Elizabeth Murray
  • home
  • research
    • phylogenomics in Aculeata
    • bee viruses
    • eucharitid ant parasitoids
  • publications
  • teaching
  • blog

Renaming multiple files using PowerShell

4/23/2017

0 Comments

 
For the PC owners: Have you ever used Windows PowerShell? It's something akin to Command Prompt, and can be utilized for task automation. It provides a really easy way to batch rename hundreds of files in a folder.
Specifically, I had hundreds of individual file names containing a "-" that needed to be replaced or removed, and I was looking for something straightforward for changing the names. I found Windows PowerShell, which is a management framework that was developed about ten years ago. I discovered it was pretty easy to use PowerShell for this task and others like it, and thought I'd share it here!

Here's how to get set up:
All your files should be in one folder, which you'll designate as your working directory. Open PowerShell on your PC. You can just type "powershell" into the search box in Windows 10. A window will open.
To navigate to your folder of files, type "cd" (change directory) at the prompt and then add a space. Drag and drop your working folder into the PowerShell window. The drag and drop puts the whole file path into place for you. Press enter and you'll see that you're now operating out of your folder. 
Picture
My files are all in a folder called "files_to_rename". This folder is now set as my working directory.
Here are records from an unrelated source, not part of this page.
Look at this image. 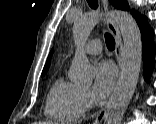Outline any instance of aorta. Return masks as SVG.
I'll return each instance as SVG.
<instances>
[{
    "mask_svg": "<svg viewBox=\"0 0 156 124\" xmlns=\"http://www.w3.org/2000/svg\"><path fill=\"white\" fill-rule=\"evenodd\" d=\"M110 16L118 25L123 38V61L119 85L104 124H121L139 79L142 63V40L137 22L130 14L114 10L110 12ZM102 17L103 13L94 11L74 23L73 38L78 46V51L73 60L70 78L76 83H90L93 80V68L83 51V46L92 29Z\"/></svg>",
    "mask_w": 156,
    "mask_h": 124,
    "instance_id": "762f6f07",
    "label": "aorta"
}]
</instances>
to do a batch rename on the files in your current directory:
Picture
original filenames
Picture
modified filenames
Picture
alternate renaming
There is just one line of code that you paste in to PowerShell.
dir | rename-item -NewName {$_.name -replace "-","_"}
Here, all you have to modify is what is found in the quotes. The 1st set of quotes contains the piece of the file to replace (a dash), and the 2nd set of quotes contains the string you want (an underscore). Alternatively, if you do not want any character, leave the second set of quotes empty, with no space (as in: -replace "-",""). If you have some files that don't match the string exactly, they will be ignored.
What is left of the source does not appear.